HCC is heterogeneous and classified into four Barcelona Clinic Liver Cancer (BCLC) stages (BCLC-A: early HCC, BCLC-B: intermediate HCC, BCLC-C: advanced HCC, BCLC-D: terminal HCC) for optimal clinical management using the staging depending on tumour burden, liver function (Child–Pugh score), and overall health [6, 7]. HCC is routinely diagnosed by blood tests (alanine transaminase [ALT], aspartate transaminase [AST], total bilirubin and direct bilirubin), liver biopsy, imaging, and serum alpha-fetoprotein (AFP) and albumin levels. HCC is heterogeneous, which is associated with poor prognostic outcomes because it is more difficult to diagnose accurately. Heterogeneity of HCC tumours are known to occur at different levels; firstly within the population and secondly within tumours of the same patient [8]. Recently, rapid progress has been made in understanding the heterogeneity of HCC by molecular subclassification using molecular and genetic markers [9]. HCC tumours are divided into two major phenotypic classes: the proliferation class and the non-proliferation class [10, 11], which have been identified on the basis of transcriptomic dysregulations and genetic alterations closely related to risk factors, pathologic features, and prognosis. This proliferation class is associated with HBV infection and has a poor clinical outcome. These are also subdivided into several molecular subclasses based on transcriptional profile, as discussed in extensively in several articles [11,12,13,14,15,16]. This classification would allow identification of predictive biomarkers and facilitate targeted treatments.

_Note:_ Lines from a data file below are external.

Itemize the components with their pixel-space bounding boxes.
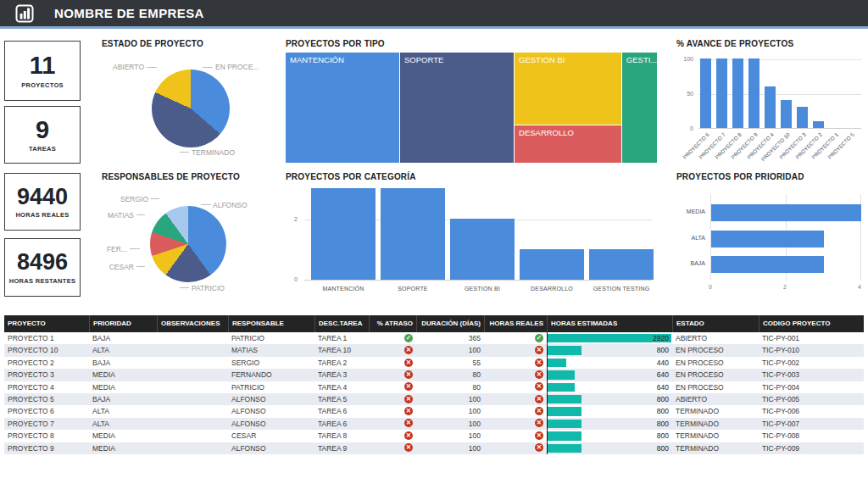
column-header-prioridad[interactable]: PRIORIDAD [89, 315, 157, 332]
treemap-block-soporte[interactable]: SOPORTE [400, 53, 514, 163]
cell-responsable: ALFONSO [228, 393, 314, 405]
column-header-desc-tarea[interactable]: DESC.TAREA [314, 315, 369, 332]
pie-label-en-proceso: EN PROCE... [215, 63, 259, 71]
chart-title: RESPONSABLES DE PROYECTO [102, 172, 281, 181]
bar-proyecto-9[interactable] [748, 58, 760, 128]
cell-atraso-icon: ✕ [369, 369, 416, 381]
pie-chart-estado[interactable] [152, 70, 230, 147]
bar-mantención[interactable] [311, 188, 376, 280]
y-tick: 0 [678, 125, 693, 131]
cell-proyecto: PROYECTO 7 [4, 418, 89, 430]
cell-observaciones [157, 344, 228, 356]
cell-prioridad: ALTA [89, 418, 157, 430]
bar-desarrollo[interactable] [520, 249, 584, 280]
table-row[interactable]: PROYECTO 2BAJASERGIOTAREA 2✕55✕440EN PRO… [4, 357, 864, 369]
bar-gestion-testing[interactable] [589, 249, 654, 280]
treemap-block-gestion-bi[interactable]: GESTION BI [515, 53, 621, 125]
cell-observaciones [157, 393, 228, 405]
table-row[interactable]: PROYECTO 1BAJAPATRICIOTAREA 1✓365✓2920AB… [4, 332, 864, 344]
column-header-responsable[interactable]: RESPONSABLE [228, 315, 314, 332]
table-row[interactable]: PROYECTO 6ALTAALFONSOTAREA 6✕100✕800TERM… [4, 405, 864, 417]
check-icon: ✓ [404, 334, 413, 342]
bar-alta[interactable] [711, 231, 824, 248]
cell-prioridad: MEDIA [89, 442, 157, 454]
cell-duracion-dias: 100 [416, 344, 484, 356]
table-row[interactable]: PROYECTO 8MEDIACESARTAREA 8✕100✕800TERMI… [4, 430, 864, 442]
cross-icon: ✕ [535, 419, 543, 427]
chart-proyectos-por-tipo[interactable]: PROYECTOS POR TIPO MANTENCIÓN SOPORTE GE… [286, 39, 657, 166]
table-row[interactable]: PROYECTO 3MEDIAFERNANDOTAREA 3✕80✕640EN … [4, 369, 864, 381]
kpi-card-horas-reales[interactable]: 9440 HORAS REALES [4, 173, 81, 231]
column-header-observaciones[interactable]: OBSERVACIONES [157, 315, 228, 332]
pie-chart-responsables[interactable] [150, 206, 226, 282]
bar-media[interactable] [711, 204, 861, 221]
cell-value: 2920 [653, 332, 669, 344]
cell-estado: EN PROCESO [672, 369, 759, 381]
cell-atraso-icon: ✕ [369, 442, 416, 454]
table-row[interactable]: PROYECTO 4MEDIAPATRICIOTAREA 4✕80✕640EN … [4, 381, 864, 393]
cell-duracion-dias: 80 [416, 381, 484, 393]
column-header-duracion-dias[interactable]: DURACIÓN (DÍAS) [416, 315, 484, 332]
cell-codigo: TIC-PY-009 [759, 442, 864, 454]
column-header-proyecto[interactable]: PROYECTO [4, 315, 89, 332]
cell-horas-estimadas: 800 [547, 405, 672, 417]
chart-proyectos-por-prioridad[interactable]: PROYECTOS POR PRIORIDAD MEDIA ALTA BAJA … [676, 172, 866, 308]
bar-proyecto-10[interactable] [781, 100, 792, 128]
cross-icon: ✕ [535, 395, 543, 403]
cell-value: 800 [657, 442, 669, 454]
table-row[interactable]: PROYECTO 9MEDIAALFONSOTAREA 9✕100✕800TER… [4, 442, 864, 454]
bar-proyecto-4[interactable] [765, 86, 776, 128]
cell-atraso-icon: ✕ [369, 344, 416, 356]
column-header-codigo[interactable]: CODIGO PROYECTO [759, 315, 864, 332]
cell-horas-reales-icon: ✕ [484, 393, 547, 405]
bar-proyecto-3[interactable] [797, 107, 808, 128]
bar-baja[interactable] [711, 256, 824, 273]
cell-desc-tarea: TAREA 8 [314, 430, 369, 442]
column-header-estado[interactable]: ESTADO [672, 315, 759, 332]
cell-responsable: PATRICIO [228, 332, 314, 344]
treemap-block-desarrollo[interactable]: DESARROLLO [515, 125, 621, 164]
cell-horas-reales-icon: ✕ [484, 405, 547, 417]
bar-proyecto-6[interactable] [700, 58, 711, 128]
cell-desc-tarea: TAREA 2 [314, 357, 369, 369]
table-row[interactable]: PROYECTO 5BAJAALFONSOTAREA 5✕100✕800ABIE… [4, 393, 864, 405]
cell-estado: TERMINADO [672, 430, 759, 442]
column-header-horas-reales-icon[interactable]: HORAS REALES [484, 315, 547, 332]
cell-duracion-dias: 100 [416, 418, 484, 430]
check-icon: ✓ [535, 334, 543, 342]
treemap-block-gestion-testing[interactable]: GESTI... [622, 53, 657, 163]
chart-responsables-de-proyecto[interactable]: RESPONSABLES DE PROYECTO SERGIO ALFONSO … [102, 172, 281, 308]
chart-estado-de-proyecto[interactable]: ESTADO DE PROYECTO ABIERTO EN PROCE... T… [102, 39, 281, 168]
cell-responsable: MATIAS [228, 344, 314, 356]
cell-horas-reales-icon: ✓ [484, 332, 547, 344]
chart-avance-de-proyectos[interactable]: % AVANCE DE PROYECTOS 100 50 0 PROYECTO … [676, 39, 866, 168]
pie-label-sergio: SERGIO [120, 195, 148, 203]
chart-proyectos-por-categoria[interactable]: PROYECTOS POR CATEGORÍA 2 0 MANTENCIÓNSO… [286, 172, 657, 306]
bar-gestion-bi[interactable] [450, 219, 515, 280]
cell-observaciones [157, 332, 228, 344]
cell-atraso-icon: ✕ [369, 393, 416, 405]
bar-proyecto-7[interactable] [716, 58, 727, 128]
cross-icon: ✕ [535, 346, 543, 354]
column-header-horas-estimadas[interactable]: HORAS ESTIMADAS [547, 315, 672, 332]
bar-soporte[interactable] [381, 188, 445, 280]
kpi-card-horas-restantes[interactable]: 8496 HORAS RESTANTES [4, 238, 81, 297]
treemap-block-mantencion[interactable]: MANTENCIÓN [286, 53, 399, 163]
table-row[interactable]: PROYECTO 10ALTAMATIASTAREA 10✕100✕800EN … [4, 344, 864, 356]
table-row[interactable]: PROYECTO 7ALTAALFONSOTAREA 6✕100✕800TERM… [4, 418, 864, 430]
cross-icon: ✕ [404, 407, 413, 415]
treemap: MANTENCIÓN SOPORTE GESTION BI DESARROLLO… [286, 53, 657, 163]
pie-label-matias: MATIAS [102, 211, 134, 220]
column-header-atraso-icon[interactable]: % ATRASO [369, 315, 416, 332]
kpi-card-proyectos[interactable]: 11 PROYECTOS [4, 41, 81, 101]
cell-horas-reales-icon: ✕ [484, 344, 547, 356]
x-tick: 0 [709, 284, 712, 290]
cell-duracion-dias: 365 [416, 332, 484, 344]
bar-proyecto-2[interactable] [813, 121, 824, 128]
cell-horas-reales-icon: ✕ [484, 369, 547, 381]
cross-icon: ✕ [535, 431, 543, 440]
kpi-card-tareas[interactable]: 9 TAREAS [4, 106, 81, 164]
cross-icon: ✕ [404, 382, 413, 391]
bar-proyecto-8[interactable] [732, 58, 743, 128]
cell-desc-tarea: TAREA 3 [314, 369, 369, 381]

The pathogenesis of HCC is a multistep process involving progressive accumulation of genetic alterations in distinct oncogenes. Progression of HCC begins with chronic inflammation caused by viral (HBV, HCV) or non-viral factors that are known to alter the liver microenvironment. As a result, the liver cells increase the production of cytokines, reactive oxygen and nitrogen species that mediate liver injury and trigger the liver's regenerative response. This regeneration predisposes the hepatocyte cells to a variety of genetic alterations at the genomic and transcriptional levels leading to HCC [17,18,19,20]. The most commonly altered genetic variants in HCC include mutations of the TERT promoter, CTNNB1, TP53, RB1, CCNA2, CCNE1, PTEN, ARID1A, ARID2, RPS6KA3 or NFE2L2, CCND1, FGF19, VEGFA, MYC and MET [21, 22], leading to changes in TERT, Wnt/β-catenin, p53/p21 and RB1, AKT-mTOR, RAS-MAPK, VEGF/VEGFR, MET, IGF, ARID1A/ARID1B/ARID2 pathways. Understanding the pathways and genes in HCC plays an important role in cancer prognosis and prediction of treatment success through stratification of cases for personalized treatment.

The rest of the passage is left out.